(Supplied data)
__________________________________________________
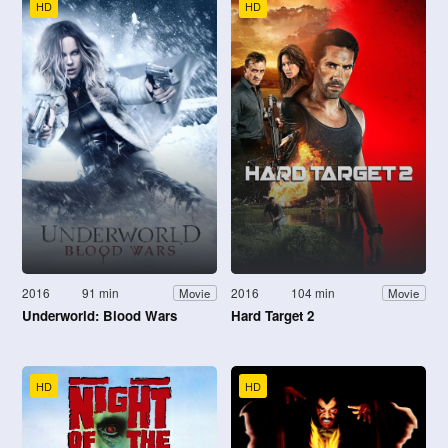
HD
HD
2016
91 min
2016
104 min
Movie
Movie
Underworld: Blood Wars
Hard Target 2
HD
HD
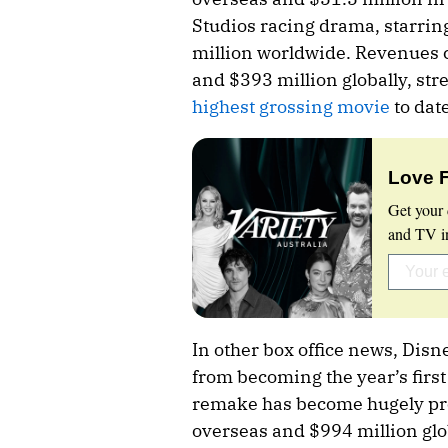
Studios racing drama, starrin
million worldwide. Revenues c
and $393 million globally, str
highest grossing movie
to date
Love 
Get your 
and TV in
In other box office news, Disn
from becoming the year’s first 
remake has become hugely pro
overseas and $994 million glob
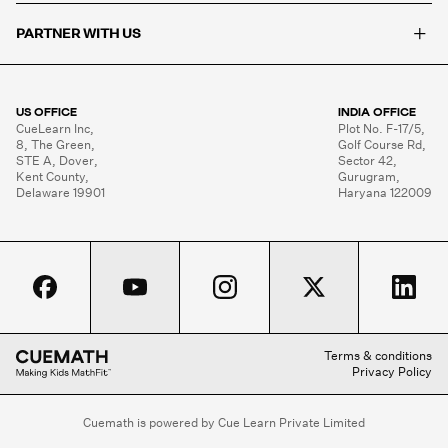
+
PARTNER WITH US
US OFFICE
INDIA OFFICE
CueLearn Inc,

Plot No. F-17/5,

8, The Green,

Golf Course Rd,

STE A, Dover,

Sector 42,

Kent County,

Gurugram,

Delaware 19901
Haryana 122009
Terms & conditions
Privacy Policy
Cuemath is powered by Cue Learn Private Limited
__________________________________________________
(Directions) Give back every line of the material above word for word, leaving out the pictures.

(Expected answer)
HD
HD
2016
91 min
2016
104 min
Movie
Movie
Underworld: Blood Wars
Hard Target 2
HD
HD
Studios racing drama, starrin
million worldwide. Revenues c
and $393 million globally, str
highest grossing movie
to date
Love 
Get your 
and TV in
In other box office news, Disn
from becoming the year’s first 
remake has become hugely pro
overseas and $994 million glob
+
PARTNER WITH US
US OFFICE
INDIA OFFICE
CueLearn Inc,

Plot No. F-17/5,

8, The Green,

Golf Course Rd,

STE A, Dover,

Sector 42,

Kent County,

Gurugram,

Delaware 19901
Haryana 122009
Terms & conditions
Privacy Policy
Cuemath is powered by Cue Learn Private Limited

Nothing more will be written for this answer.